A more successful exploitation of literary narrative is in the concluding chapter, in which Bilsky suggests that Israel’s transformative trials and South Africa’s truth commission belong to a common genre—the exploitation of the legal forum for the achievement of catharsis and reconciliation. The truth commission is associated with regime change,  transformative trials with less conclusive collective traumas, but Bilsky suggests that there is much in common with regard to their political functions.  A lengthy analysis (based primarily on the motion picture directed by Roman Polanski) of Ariel Dorfman’s play, DEATH AND THE MAIDEN is offered as evidence.  (Surely there is relevance in the play’s success in Israel, a fact not mentioned by the author.)  It tells the story of a South American couple, in which the husband has been appointed to chair the country’s truth commission. What is to be done with his wife’s former torturer and rapist under the previous regime, whom she meets by chance and brings home as prisoner? What is to be the role of due process of law and the function of punishment?

Bilsky’s discussion of the truth commission in countries that have undergone regime change brings additional light and broader perspective to the subject of transformative justice. [*469] However, she fails to mention what might be considered as an intermediate institution, the investigating commission, created by statute in Israel in 1968, primarily in reaction to a truly traumatic regime crisis, the so-called Lavon Affair. With the outbreak of the second intifada in 2000, severe breaches of public order by Israeli Arabs were met with a forceful reaction on the part of the police, resulting in a number of fatalities. The immediate consequence, in a situation that recalls Kefar Kassem, was the creation of an investigating commission chaired by a Supreme Court judge, whose report went beyond the immediate incident and dealt with basic issues of the status of Israel’s Arab minority.

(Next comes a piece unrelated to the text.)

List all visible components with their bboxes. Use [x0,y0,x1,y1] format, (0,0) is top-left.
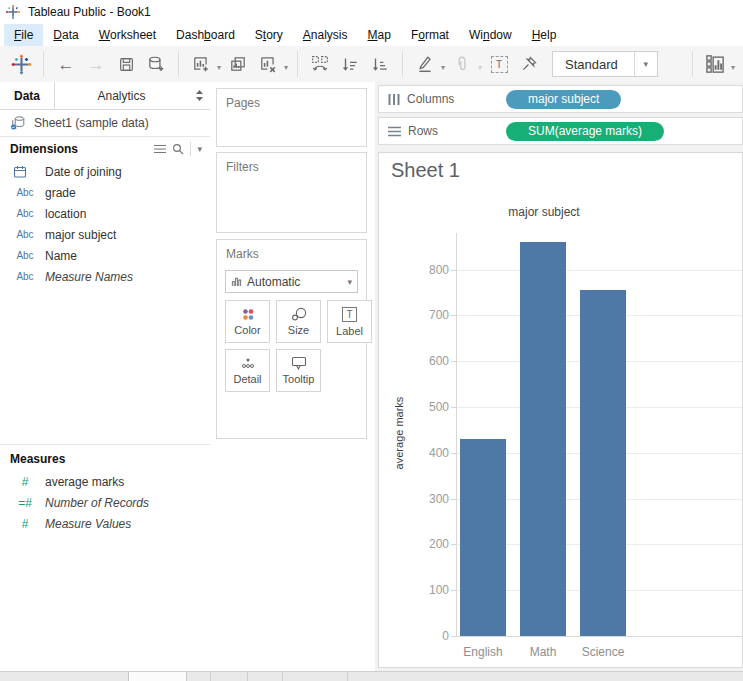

Bilsky does not neglect the role of intellectual commentators, Israeli and foreign. Hannah Arendt (1994), in her reporting on the Eichmann trial, was critical of certain aspects of the due process issue, as well as of particularism with its forebodings with regard to Israel’s future political culture. Bilsky exploits an analysis of Arendt’s position, generally critical of the trial, to suggest an alternative view. In particular, she uses Arendt’s analytical tools to suggest acceptable procedural departures in the proceedings in the Eichmann situation which would permit the court to perform its function without offending basic notions of justice. The narrative of both the Kastner and the Eichmann trials, as it appears in Pnina Lahav’s (1997) monumental biography of Simon Agranat, is also an important background source. Lahav’s striking success suggests that, in using narrative in legal analysis, there is particular value in the narrative of judicial biography. This is largely absent, as Bilsky tells the story, which is a loss in examining the positions of Judge Benjamin Halevi, who played  a major role in the Kastner, Eichmann, and Kefar Kassim cases.

An earlier generation of observers frequently postulated a sort of Israeli exceptionalism. The ordinary rules of cause and effect did not apply. Witness the hardiness of the “melting pot” metaphor in dealing with the subject of mass immigration, or the various myths woven around Jewish-Arab co-existence. A later period was marked by debunking, by the demolishing of myths on which Israeli exceptionalism rested. Exceptionalism is one aspect of particularism, which is the bete noir of many of the narratives in the political trials here analyzed. Leora Bilsky’s study takes the facts as they are and examines them on the basis of recognized criteria.   She then uses her findings as a basis for proposing theoretical formulae of universal applicability.  This search for the universal is based on the particular, but constitutes the antithesis of particularism.

REFERENCES:

Arendt, Hannah.  1994.  EICHMANN IN JERUSALEM: A REPORT ON THE BANALITY OF EVIL (rev. ed.).  New York: Penguin.

Dorfman, Ariel.  1996.  DEATH AND THE MAIDEN.  London: Nick Hern Books.

Lahav, Pnina.  1997.  JUDGMENT IN JERUSALEM: CHIEF JUDGMENT SIMON AGRANAT AND THE ZIONIST CENTURY. Berkeley: University of California Press. [*470]

Oz, Amos.  1998.  ALL OUR HOPES (Kol Ha-Tikvot , Hebrew only).  Jerusalem: Keter.